Altman’s abrupt firing triggered a series of major departures from the company.

Less than a day after Sam Altman was unceremoniously removed from his position as CEO of leading artificial intelligence giant OpenAI, multiple reports have emerged suggesting that the company, or at least its major investors, which include Microsoft, is negotiating to bring him back.

The coup on the six-member board of directors, which included Altman and the company’s co-founder and chairman of the board, Greg Brockman, was led by chief scientist Ilya Sutskever, according to reports in The Verge and The New York Times. It was executed around noon on Friday without Brockman’s involvement and without prior conversations with Altman or the company’s major investors. Those investors (and Microsoft in particular, which has invested some $13 billion in the former nonprofit) were caught off guard.

Could Altman return?
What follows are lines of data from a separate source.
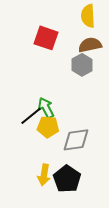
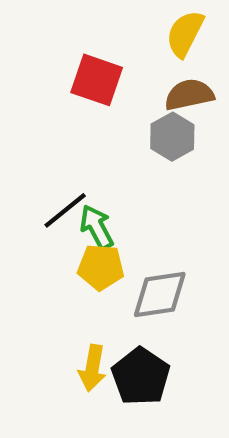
yellow semicircle: (88, 16) -> (185, 34), turned 30
black line: (31, 116) -> (65, 210), moved

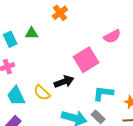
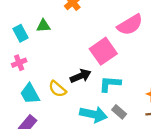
pink semicircle: (112, 36) -> (130, 25), size x1.4
cyan L-shape: (103, 93) -> (110, 84), moved

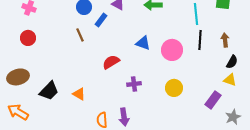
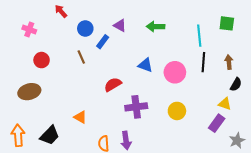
red circle: (28, 38) -> (42, 60), moved
brown ellipse: (18, 77) -> (29, 92), moved
yellow triangle: (230, 80) -> (225, 104), moved
purple cross: (134, 84) -> (136, 107), size x1.5
black trapezoid: (49, 91) -> (50, 135), moved
orange arrow: (18, 112) -> (18, 135), turned 55

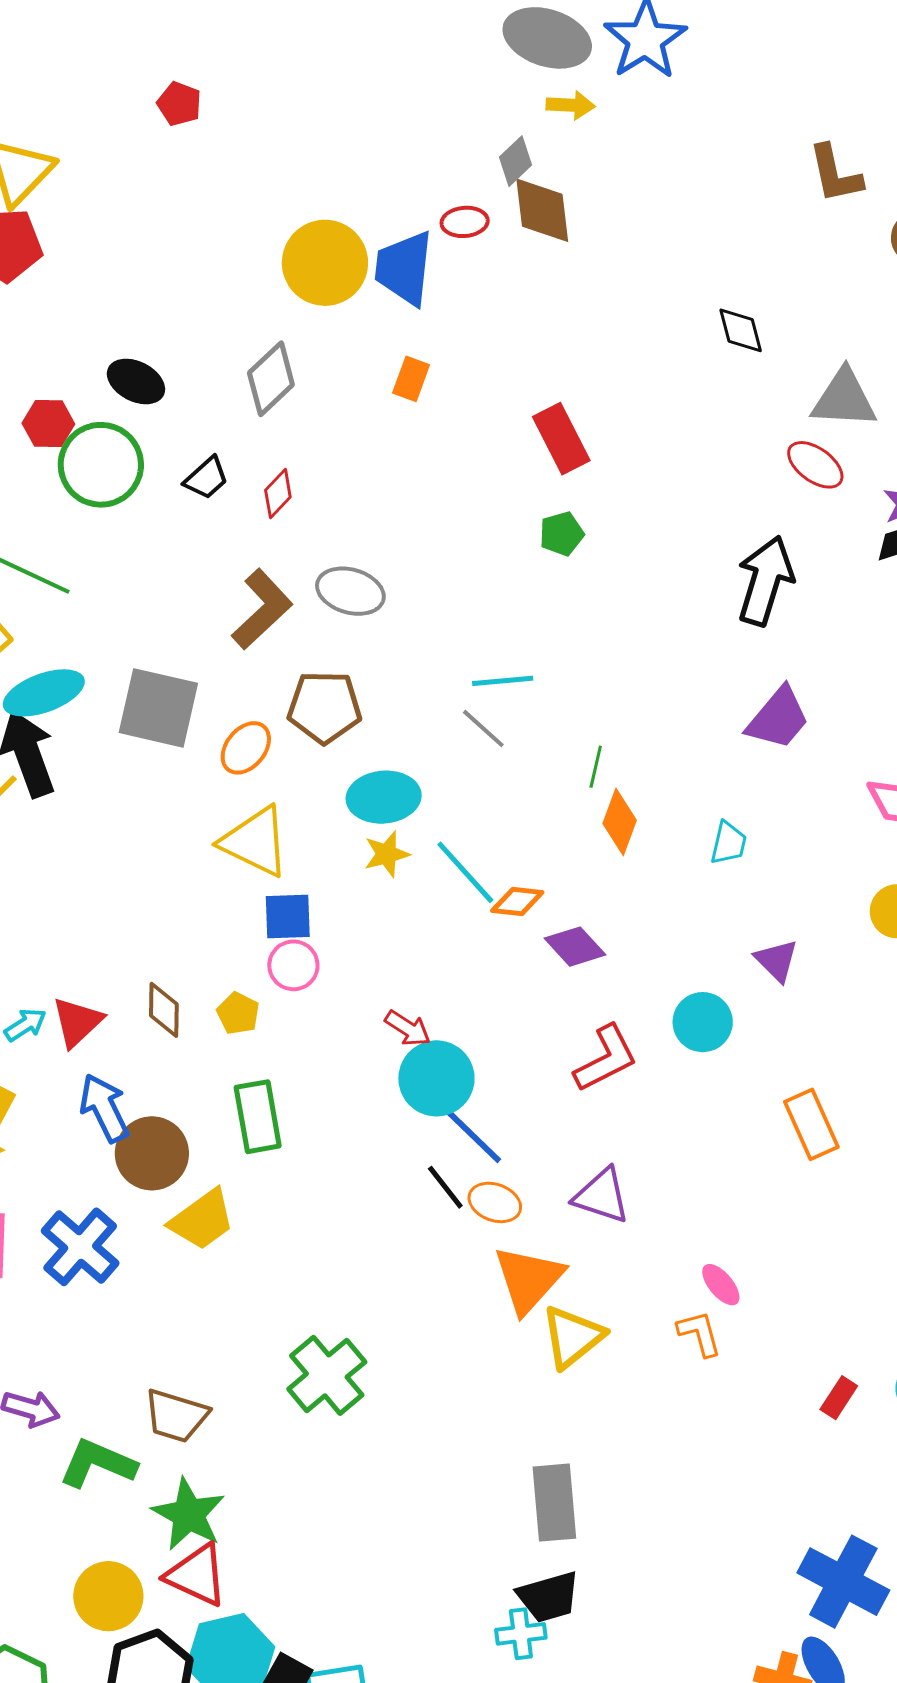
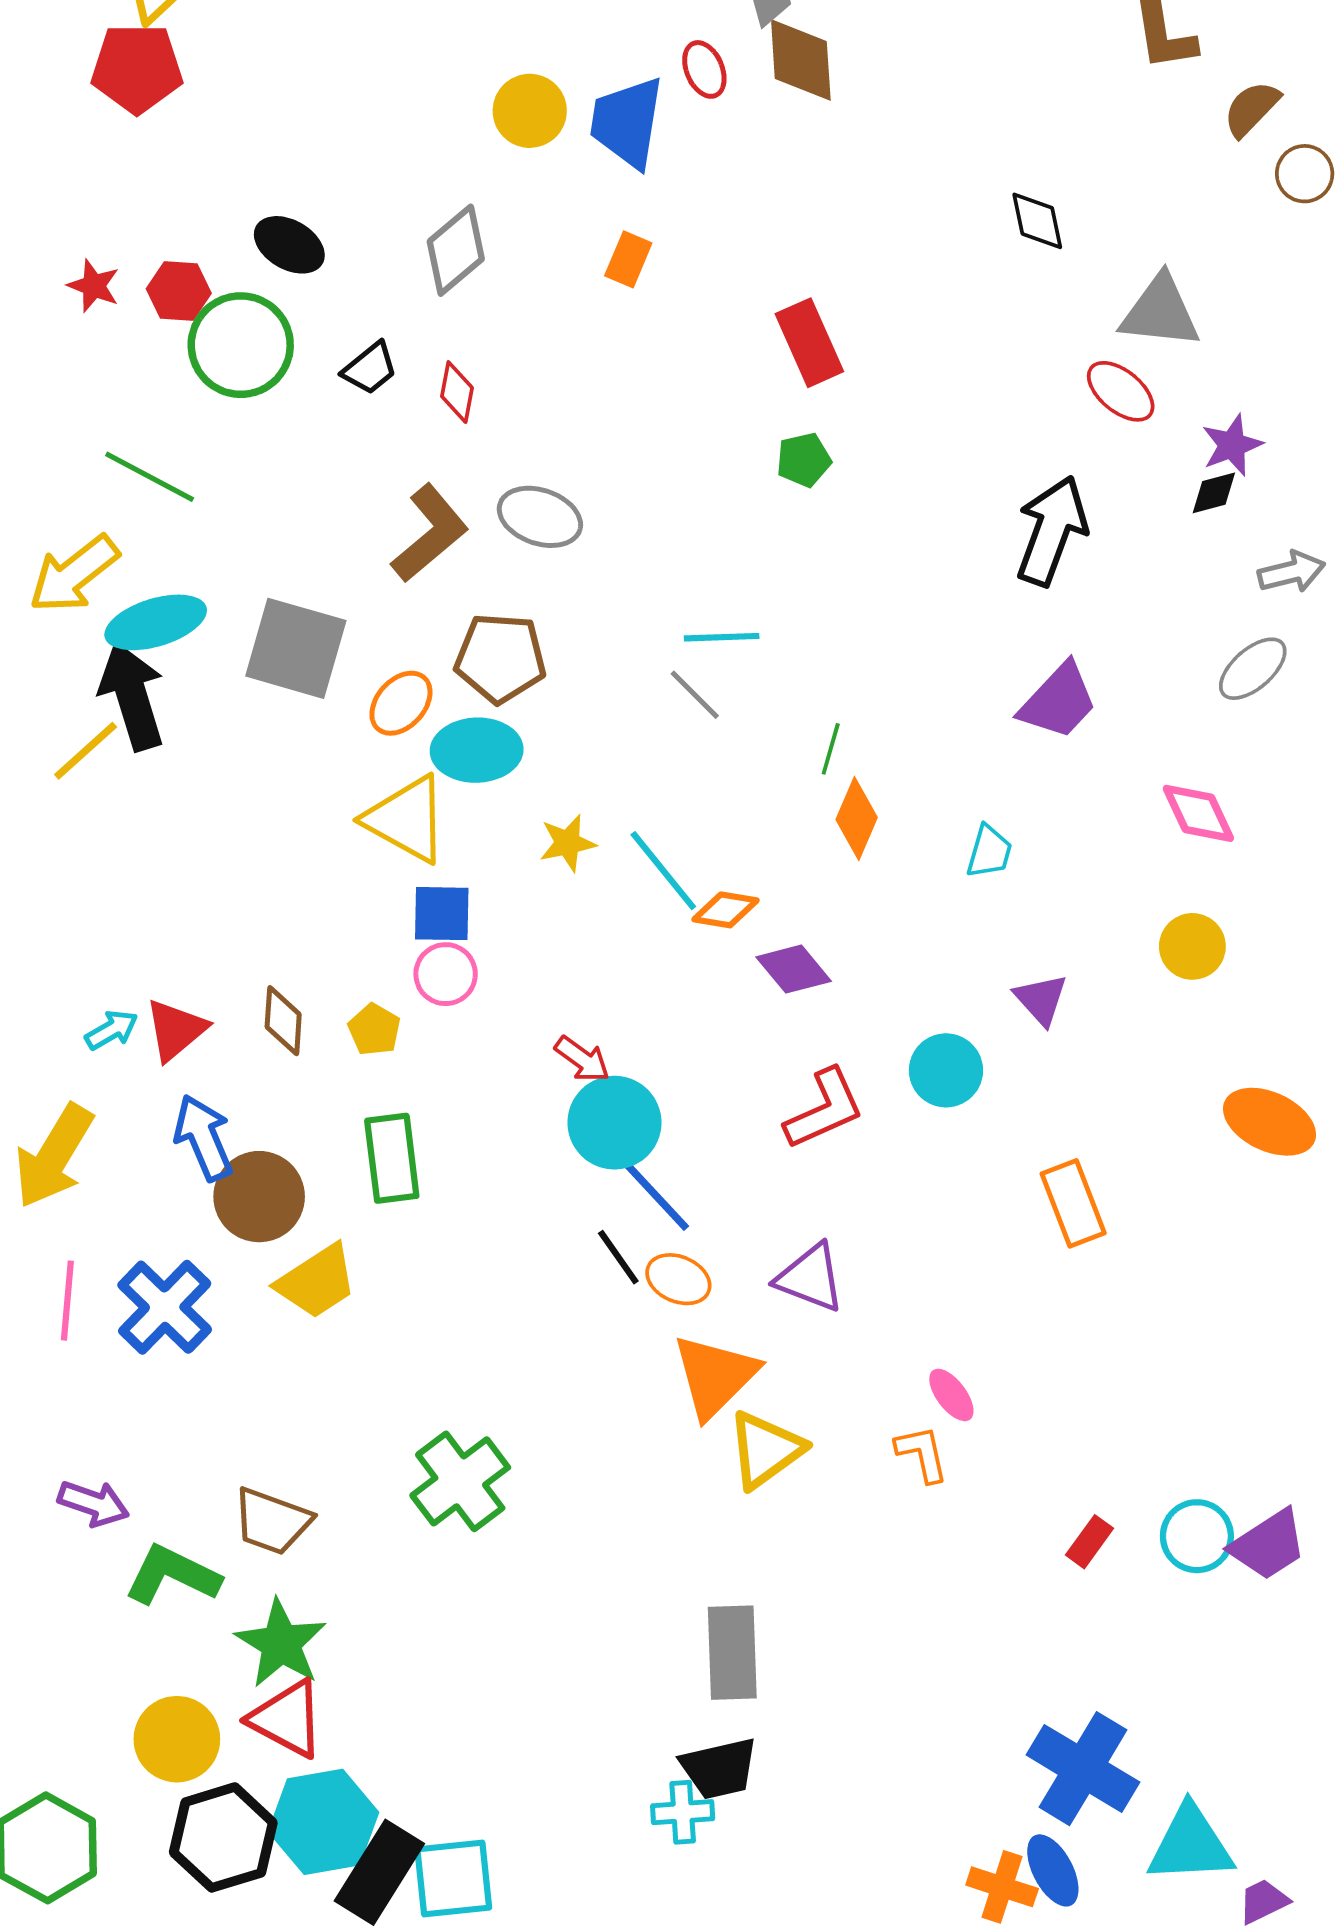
red ellipse: (465, 222) -> (704, 69), turned 69
yellow circle: (325, 263) -> (530, 111), size x0.7
red diamond: (278, 494) -> (457, 392), turned -36
cyan ellipse: (384, 797) -> (477, 750), moved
The chaos has its roots not only in what Altman was doing for the company, most recently illustrated by a jam-packed DevDay keynote just. a week ago, but on the off chance that he could start something new and compete directly with his former employer, according to Reuters.

A Series of Events Triggered

Altman’s abrupt firing triggered a series of major departures from the company, starting with Brockman. “I’m super proud of what we’ve all built together since we started in my apartment 8 years ago,” Brockman wrote on Twitter, quoting Altman’s previous farewell message. “We have been through difficult and fantastic times together, achieving a lot despite all the reasons why it should have been impossible. According to today’s news, I resigned,” he said.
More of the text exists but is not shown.